En cette rentrée, quelques nouveaux sont accueillis, a priori au nombre de 17. Mais la classe perd des élèves. Aux dernières nouvelles, les pertes chez les LR sont un peu plus grandes que les « 3 ou 4 » évoqués dimanche soir. Avant la réunion de groupe, ce mardi, un sénateur parle d’un total de 137 ou 138 sénateurs, soit – 7 ou – 8. En réalité, ce serait même un peu plus. « Je pense qu’on sera autour de 135/136 », nous affirme Bruno Retailleau. Soit un recul de 9 ou 10 sièges, comparés aux 145 membres jusqu’ici. « J’ai encore quelques sénateurs à voir, y compris ultra-marins », précise le sénateur LR de Vendée. Il faut en effet encore attendre jusqu’à mardi prochain pour connaître le chiffre définitif des groupes. De quoi laisser aux derniers hésitants le temps de se décider… et aux groupes de jouer de leurs charmes. « Il y a des négos. C’est le poker », s’amuse une collaboratrice d’un autre groupe.

Alors que les sénatoriales découlent des dernières municipales de 2020, qui s’étaient traduites par une victoire pour la droite, ne faut-il pas voir dans ce léger recul un signal faible inquiétant pour les LR ? « C’est un petit signal faible auquel il faut faire attention, regarder les conséquences. Mais on se maintient plutôt bien, quand on regarde les dernières évolutions », estime Cédric Perrin. « Notre famille politique n’est pas au mieux de sa forme », reconnaît et tempère pour sa part Bruno Retailleau, qui rappelle que les sénatoriales de « 2020, c’était très particulier. Le phénomène Renaissance n’avait pas d’enracinement. Il n’y avait pas Horizons. Quand vous voyez que de grandes agglomérations comme Reims ou Angers, partent à Horizons, vous avez une conséquence arithmétique ». Mais il rappelle que « le groupe LR va rester de très loin le premier groupe ».

Scrutin interne pour désigner les candidats aux postes clefs

Les sénateurs LR n’en ont pas fini avec les élections. Car un autre scrutin interne, avec plus d’incertitudes, va se jouer le mardi 3 octobre, avec un vote à bulletin secret pour départager les candidats aux postes à responsabilité. A savoir vice-présidences, questure ou présidences de commissions (lire notre article pour connaître les noms). « Il y a beaucoup d’effervescence mais aussi de tension, pour ceux qui sont candidats en interne », glisse l’un d’eux.

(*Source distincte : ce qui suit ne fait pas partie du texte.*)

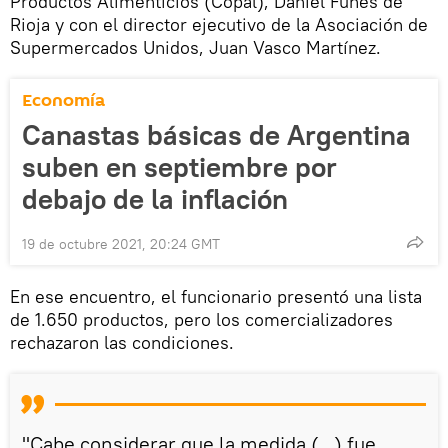
Productos Alimenticios (Copal), Daniel Funes de
Rioja y con el director ejecutivo de la Asociación de
Supermercados Unidos, Juan Vasco Martínez.
Economía
Canastas básicas de Argentina
suben en septiembre por
debajo de la inflación
19 de octubre 2021, 20:24 GMT
En ese encuentro, el funcionario presentó una lista
de 1.650 productos, pero los comercializadores
rechazaron las condiciones.
"Cabe considerar que la medida (...) fue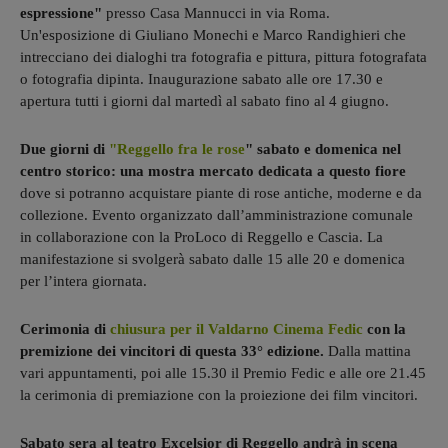
espressione"
presso Casa Mannucci in via Roma.
Un'esposizione di Giuliano Monechi e Marco Randighieri che
intrecciano dei dialoghi tra fotografia e pittura, pittura fotografata
o fotografia dipinta. Inaugurazione sabato alle ore 17.30 e
apertura tutti i giorni dal martedì al sabato fino al 4 giugno.
Due giorni di
"Reggello fra le rose
" sabato e domenica nel
centro storico: una mostra mercato dedicata a questo fiore
dove si potranno acquistare piante di rose antiche, moderne e da
collezione. Evento organizzato dall’amministrazione comunale
in collaborazione con la ProLoco di Reggello e Cascia. La
manifestazione si svolgerà sabato dalle 15 alle 20 e domenica
per l’intera giornata.
Cerimonia di
chiusura per il Valdarno Cinema Fedic
con la
premizione dei vincitori di questa 33° edizione.
Dalla mattina
vari appuntamenti, poi alle 15.30 il Premio Fedic e alle ore 21.45
la cerimonia di premiazione con la proiezione dei film vincitori.
Sabato sera al teatro Excelsior di Reggello andrà in scena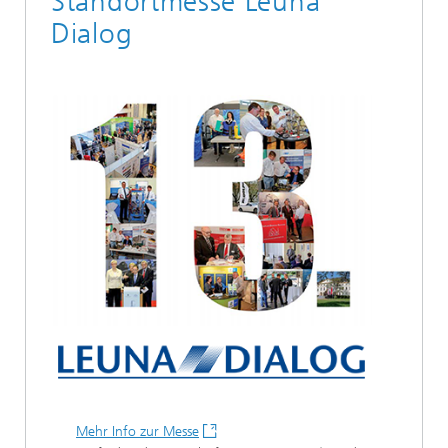
Standortmesse Leuna
Dialog
Mehr Info zur Messe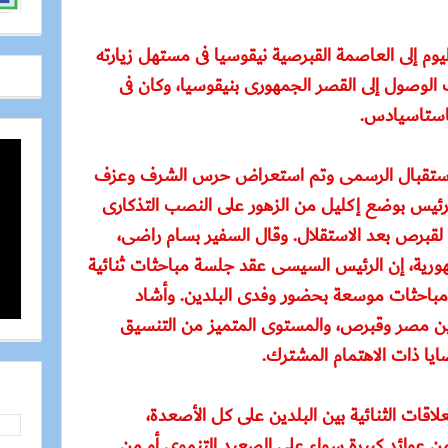
وم إلى العاصمة القبرصية نيقوسيا فى مستهل زيارته
الوصول إلى القصر الجمهورى بنيقوسيا، وكان فى
ناستاسيادس.
استقبال الرسمى وتم استعراض حرس الشرف وعزف
الرئيس بوضع إكليل من الزهور على النصب التذكارى
لقبرص بعد الاستقلال. وقال السفير بسام راضى،
رية، إن الرئيس السيسى عقد جلسة مباحثات ثنائية
مباحثات موسعة بحضور وفدى البلدين. وأشاد
 بين مصر وقبرص، والمستوى المتميز من التنسيق
يا ذات الاهتمام المشترك.
لاقات الثنائية بين البلدين على كل الأصعدة،
ن عوائد كبيرة سواء على الصعيد التنموى أو من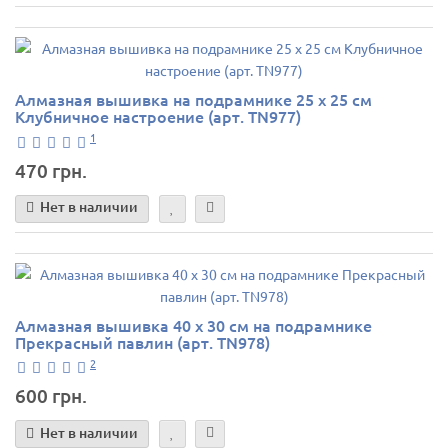
Алмазная вышивка на подрамнике 25 х 25 см
Клубничное настроение (арт. TN977)
1
470 грн.
Нет в наличии
Алмазная вышивка 40 х 30 см на подрамнике
Прекрасный павлин (арт. TN978)
2
600 грн.
Нет в наличии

La règle interne aux LR veut qu’on ne peut pas faire plus de deux mandats de suite à une poste de président de commission. C’est pourquoi Christian Cambon lâche celle de la commission des affaires étrangères. Il devrait postuler cette fois à la questure. La règle s’était appliquée il y a trois ans à Philippe Bas, à la commission des lois. Devenu ensuite questeur, il postule cette année à la présidence de la commission des affaires étrangères, tout comme Roger Karoutchi, qui était premier vice-président du Sénat.

« Vent de dégagisme »

Mais chez un bon nombre de sénateurs LR, on entend dire que le renouvellement a du bon. « Il y a un vent de dégagisme », confirme un sénateur du groupe, face à ce qui pourrait paraître à certains comme « un petit club » des sénateurs plus capés. « Tous les sénateurs ont des qualités et sont aptes à remplir des fonctions », soutient Christine Lavarde, sénatrice LR des Hauts-de-Seine, qui postule de son côté à la délégation à la prospective. Mais il n’est pas exclu que dans trois ans, elle vise le poste prestigieux de rapporteur de la commission des finances, occupé pour le moment par Jean-François Husson, qui n’a pas de candidat face à lui. « Il y a un renouvellement », ajoute le sénateur LR Philippe Tabarot, élu il y a 3 ans. S’il fallait avant avoir au compteur plus d’un mandat pour espérer briguer des postes, aujourd’hui, les « jeunes » sénateurs ont moins de pudeur. « Personne ne m’a dit t’es là que depuis 3 ans, donc tu ne peux pas postuler », explique le sénateur des Alpes-Maritimes, qui est candidat à l’un des postes de secrétaires du Sénat.

Un peu comme les jeunes générations actuelles, dont on dit qu’elles sont du genre pressées, certains veulent accélérer le temps, qui s’écoule parfois un peu trop lentement. « Il y a une quinzaine de sénateurs de moins de 40 ans. Ils n’imaginent pas faire toute leur vie au Sénat », souligne Christine Lavarde. Autrement dit, certains veulent bousculer – du moins en douceur, sans trop d’à-coups – les habitudes. A son rythme, le Sénat suit aussi les évolutions de la société.